Si spiegherebbe quindi facilmente questa apparente anomalia, su cui tante ipotesi,
più o meno fantasiose, sono state avanzate: la scala,
normalmente utilizzata per i percorsi «principali», poteva essere utilizzata
in alcuni casi anche per quelli «di servizio»; in tal caso una scala mobile
consentiva con facilità la prosecuzione della salita verso la terrazza.
Ma i risultati più sorprendenti sono venuti dall'esame delle caratteristiche
delle stanze terminali: infatti tutte, a parte una, la n. I di primo piano,
di cui si parlerà nel seguito, sono dotate di camino, mentre, cosa forse più interessante,
tutte le altre stanze ne sono sfornite; inoltre le due sale terminali di piano terra
e le due nel settore Nord-Ovest di primo piano sono dotate di servizi
(la n. II anzi è dotata, unica fra tutte, di servizio e stanzino),
mentre sfornite risultano quelle cui si accede attraverso la scala sita nella torre T7.
Infine la sala I di primo piano, in accordo con la tradizione che l'ha sempre indicata
come «stanza del trono», conferma la sua eccezionalità rispetto a tutte le altre:
essa infatti non solo dà accesso alla scala che collega il primo piano con la terrazza,
posta nella torre T8, ma è l'unica stanza terminale dotata di finestra sul cortile,
attraverso cui è possibile raggiungerla dalle altre stanze utilizzando il camminamento esterno.
A questo punto suggerire una destinazione specifica per le singole sale
sarebbe fin troppo facile ma anche del tutto inutile, sia perché non aggiungerebbe
alcuna qualità a quanto sopra evidenziato, sia perché,
per l'arbitrarietà comunque connessa con tale operazione, rischierebbe
di far perdere all'indagine svolta i caratteri di oggettività che l'hanno caratterizzata.
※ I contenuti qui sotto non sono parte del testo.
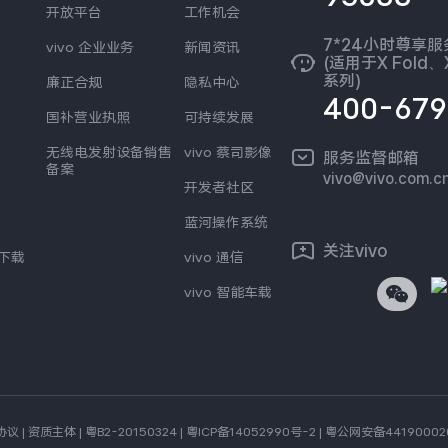
开放平台
工作机会
7*24小时尊享
vivo 企业业务
新闻资讯
(适用于X Fold、X
系列)
廉正合规
隐私中心
400-679
国补营业执照
可持续发展
无线电发射设备销售
vivo 蔡司影像
服务监督邮箱
备案
vivo@vivo.com.c
开发者社区
蓝河操作系统
关注vivo
s下载
vivo 通信
vivo 智能车载
协议
|
资质主体
|
粤B2-20150324
|
粤ICP备14052990号-2
|
粤公网安备44190002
[da "I restauri tra leggenda e realtà" di Giambattista De Tommasi, in
"Castel del Monte" , Adda Editore, Bari,
1981, pagg.129-138,144]
NOTE
[33]
Intonaco realizzato, come si è visto, durante i lavori di restauro del 1934.
[34]
Saggi sono stati condotti anche nelle cisterne ubicate nelle Torri T1 e T2;
seppur limitati, essi sembrano comunque confermare i risultati ottenuti nella cisterna
della Torre T4.
[35]
L'accesso alle cisterne avviene attraverso un boccaglio di diametro di cm. 45-50
e della profondità di m. 2,00-2,50: è evidente quindi che le lastre in questione
dello spessore di cm. 20-25 e della larghezza di cm. 70-90 non potevano essere state introdotte
successivamente alla costruzione delle cisterne.
[36]
Le volte degli stanzini sottostanti sono tutte prive di costoloni: unica eccezione
quella di copertura della scala ubicata nella Torre T7, in cui peraltro è poco spiegabile
la presenza della cisterna superiore non essendo presenti nella torre locali di servizio.
[37]
L'ipotersi di tubazioni esterne alle torri, con inizio dal foro di uscita
di cui si è detto, non può trovare alcuna conferma né sembra credibile che un organismo architettonico
così complesso e studiato possa ammettere simili soluzioni.